Skipping along, but refusing to look toward the camera.

Seriously, Coco? Is it really that bad?

They're both looking in the same direction. This is as good as it's going to get.

Pensive baby, face oddly shadowed. Flowers are pretty!

Not looking!

Happy baby tongue.

Mama and Coco. Took about 50 photos to get this one.

This basically sums up the reality of the photo session.
Close up on the sweater. Isn't it sweet?
Coco is so over us.
Close up on Coco's face. That lip!
Oh, hai, baby. Thanks for the wave.

Running away at the Children's Garden. Not pictured: meltdown when it was time to leave.

After the gardens, we headed back home to have lunch. We were already late for nap time, so we decided to skip it and had another Easter egg hunt in the backyard. Then we busted out the new chickens.
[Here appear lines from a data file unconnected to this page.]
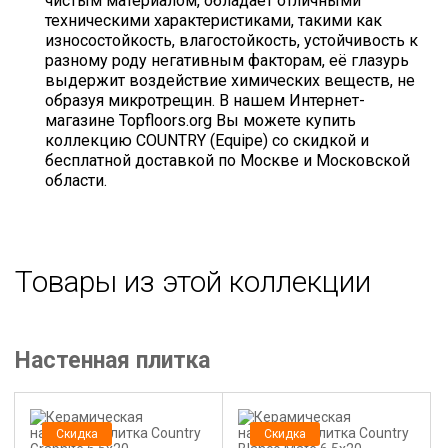
чистым материалом, обладает отличными
техническими характеристиками, такими как
износостойкость, влагостойкость, устойчивость к
разному роду негативным факторам, её глазурь
выдержит воздействие химических веществ, не
образуя микротрещин. В нашем Интернет-
магазине Topfloors.org Вы можете купить
коллекцию COUNTRY (Equipe) со скидкой и
бесплатной доставкой по Москве и Московской
области.
Товары из этой коллекции
Настенная плитка
Скидка
Скидка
The old chickens are alive and well, but no longer laying for us because they are lazy bitchez. So they are going to retirement on a farm owned by one of the teachers at David's school (that's not a euphemism).

Easter egg hunt at home.

Singing to the chickens. Like ya do.

Grandma Peppa shows Zuzu how to pick up a chik'n

Making chik'n friends

I don't think I'll ever get the perfect, smiling-yet-candid shots that I envision when I try to do these little photo sessions of and with the girls. But even with the drama, the pouting, and the singing, I love that we are able to capture a little bit of who they are right now.